Ce n'est qu'en 1615 que le chocolat arrive dans l'Hexagone à l'occasion du mariage d'Anne d'Autriche (fille du roi d'Espagne Philippe III) avec Louis XIII. Cependant, le cacao est resté un produit de luxe pendant des décennies. Ce n'est que vers 1820 qu'il se démocratise avec l'émergence d'industriels comme Antoine-Brutus Menier et Rodolphe Lindt.
Aujourd’hui, la Côte d’Ivoire est le principal pays producteur de fèves de cacao à l’échelle mondiale, avec 38 % du volume (campagne 2024-2025, source Syndicat du chocolat). Elle est suivie par le Ghana (12 %), l’Equateur (10 %), le Nigéria et le Cameroun (7 % chacun), puis l’Indonésie et le Brésil (4 % chacun).

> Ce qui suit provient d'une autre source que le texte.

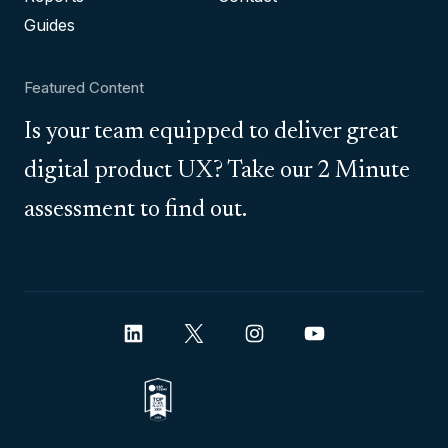
Guides
Featured Content
Is your team equipped to deliver great
digital product UX? Take our 2 Minute
assessment to find out.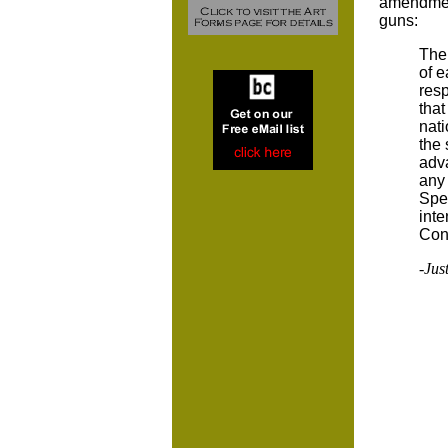
amendment
guns:
The
of e
resp
that
nati
the 
adva
any 
Spec
inte
Cons
-Just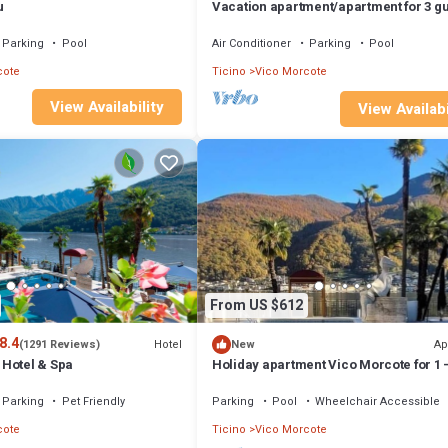
u
Vacation apartment/apartment for 3 g
with 75m² in Vico Morcote (172632)
Parking
Pool
Air Conditioner
Parking
Pool
cote
Ticino
Vico Morcote
View Availability
View Availabi
From US $612
8.4
Hotel
Ap
(1291 Reviews)
New
Hotel & Spa
Holiday apartment Vico Morcote for 1 -
persons with 3 bedrooms - Multistore
holiday home/maisonet
Parking
Pet Friendly
Parking
Pool
Wheelchair Accessible
cote
Ticino
Vico Morcote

En France, en 2024, près de 70 % du chocolat a été vendu en grandes surfaces, représentant 343 099 tonnes. Il se répartit ainsi : 34,3 % en tablettes, 29,3 % en pâtes à tartiner, 14,9 % en barres, 12,6 % en confiserie et 9 % en petit déjeuner chocolaté. Les 30 % du chocolat restant sont commercialisés dans d’autres circuits : détaillants, stations-services, kiosques, boulangerie, etc.
La profession de la chocolaterie représente 115 entreprises et emploie plus de 30 000 salariés au total (dont 15 850 en production industrielle). Elle participe donc à l’activité économique de toutes les régions françaises. Elle comprend des groupes de taille internationale qui ont des sites de production en France, une cinquantaine de PME, des fabricants avec des magasins de proximité et de nombreux artisans. Le département de la Loire recense d’ailleurs plusieurs grands noms et marques de ce secteur.
La consommation moyenne de chocolat en France s’élève à 12,3 kg par an par foyer (poudre, tablette, boisson). Les Français sont les plus grands amateurs européens de chocolat noir (30 % de la consommation totale de l'Hexagone, contre 5 % en moyenne en Europe).
Des prix au plus haut
Le cours du cacao est inférieur de 60 % par rapport à l’an passé. Cependant, les prix pratiqués au moment de Pâques restent au plus haut. Le Syndicat du chocolat explique ce phénomène par le fait que les fèves de cacao utilisées pour confectionner les œufs et autres produits de Pâques ont été achetées il y a plusieurs mois (entre six et 18 mois), au prix fort. La forte hausse des prix du cacao ces dernières années s’explique par la spéculation sur de mauvaises récoltes en raison du manque de pluie en Côte-d’Ivoire et au Ghana.